Highlights & Insights¶
- A new perspective leveraging external information: Systematically utilizes the attention similarity between large and small models for inference acceleration for the first time, distinguishing itself from all existing internal sparsity methods.
- Dual benefits: Simultaneously reduces computational overhead (bypassing QK computation) and KV cache (avoiding K cache storage), benefiting both the prefill and decode stages.
- Orthogonal to existing methods: Can be stacked with token-level KV cache methods such as H₂O and StreamingLLM.
- High mapping consistency: The mapping established in the prefill stage remains stable throughout the entire decode phase, requiring no dynamic updates.
Limitations & Future Work¶
- Requirement of small models from the same series: The SLM and LLM must belong to the same series (e.g., both Qwen2 or both LLaMA3); cross-series effectiveness remains unknown.
- Incompatibility with FlashAttention: IAM requires explicit computation of attention scores, making it incompatible with FlashAttention's fused kernels, which is a major constraint in actual deployment.

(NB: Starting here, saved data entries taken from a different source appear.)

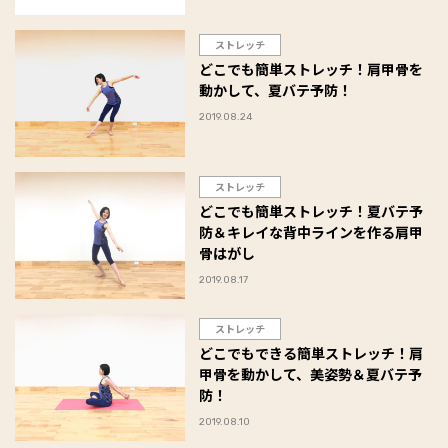
ストレッチ
どこでも簡単ストレッチ！肩甲骨を
動かして、夏バテ予防！
2019.08.24
ストレッチ
どこでも簡単ストレッチ！夏バテ予
防＆キレイな背中ラインを作る肩甲
骨はがし
2019.08.17
ストレッチ
どこでもできる簡単ストレッチ！肩
甲骨を動かして、美姿勢＆夏バテ予
防！
2019.08.10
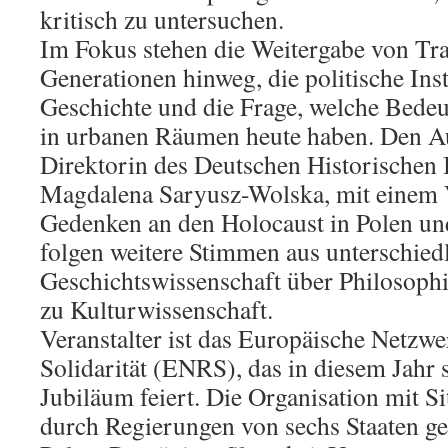
kritisch zu untersuchen.
Im Fokus stehen die Weitergabe von Tr
Generationen hinweg, die politische In
Geschichte und die Frage, welche Bede
in urbanen Räumen heute haben. Den Au
Direktorin des Deutschen Historischen I
Magdalena Saryusz-Wolska, mit einem 
Gedenken an den Holocaust in Polen un
folgen weitere Stimmen aus unterschied
Geschichtswissenschaft über Philosophi
zu Kulturwissenschaft.
Veranstalter ist das Europäische Netzw
Solidarität (ENRS), das in diesem Jahr 
Jubiläum feiert. Die Organisation mit S
durch Regierungen von sechs Staaten ge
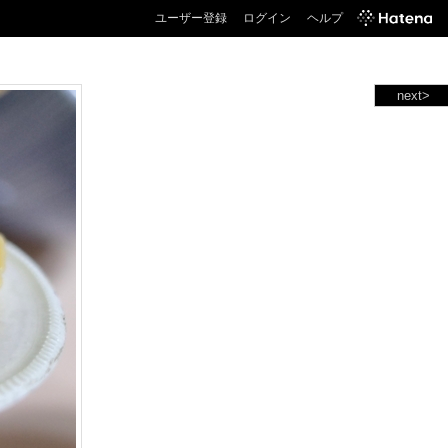
ユーザー登録
ログイン
ヘルプ
next>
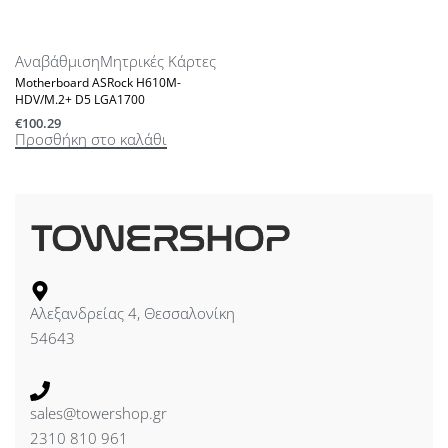
Αναβάθμιση
Μητρικές Κάρτες
Motherboard ASRock H610M-
HDV/M.2+ D5 LGA1700
€
100.29
Προσθήκη στο καλάθι
Αλεξανδρείας 4, Θεσσαλονίκη
54643
sales@towershop.gr
2310 810 961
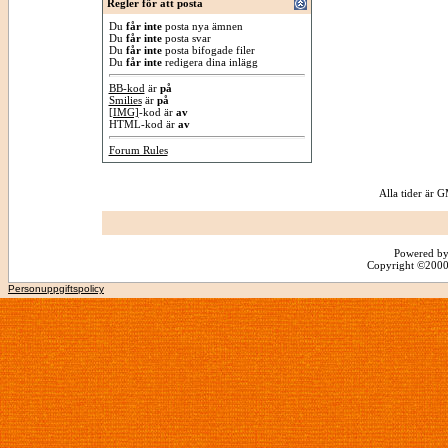
Regler för att posta
Du
får inte
posta nya ämnen
Du
får inte
posta svar
Du
får inte
posta bifogade filer
Du
får inte
redigera dina inlägg
BB-kod
är
på
Smilies
är
på
[IMG]
-kod är
av
HTML-kod är
av
Forum Rules
Alla tider är
Powered by
Copyright ©2000 -
Personuppgiftspolicy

- Coarse grain size at the layer level: The current mapping is conducted on a per-layer basis; refining it to the attention-head level could yield further improvements.
- Not entirely lossless: Notable performance degradation still exists across tasks under a 50% mapping ratio.
Related Work & Insights¶
| Dimension | IAM | H₂O | StreamingLLM | KVQuant |
|---|---|---|---|---|
| Optimization Granularity | Layer-level | Token-level | Token-level | Numerical Precision |
| Information Source | External (small model) | Internal (attention scores) | Internal (positions) | Internal (numerical distribution) |
| KV Cache Saving | ~22% (layer-level skip) | ~20-40% (token pruning) | Fixed window | 2-4× (quantization) |
| Computation Saving | Yes (bypassing QK) | No | No | Yes (low precision) |
| Orthogonality | Orthogonal to all above | Orthogonal to IAM | Orthogonal to IAM | Orthogonal to IAM |
Rating¶
- ⭐⭐⭐⭐ Novelty: Utilizing the attention similarity between large and small models for inference optimization builds a brand-new perspective, distinguishing itself from all existing KV cache methods.
- ⭐⭐⭐⭐ Practicality: It is orthogonal to existing methods and can be used in combination, though incompatibility with FlashAttention is a critical flaw for deployment.
- ⭐⭐⭐⭐ Experimental Thoroughness: Evaluation across 4 scenarios + cross-series validation + compatibility validation + efficiency analysis, providing a comprehensive assessment.
- ⭐⭐⭐⭐ Writing Quality: The systematic three-step analysis (metrics \(\rightarrow\) layer selection \(\rightarrow\) consistency) is logically clear and supported by rich charts.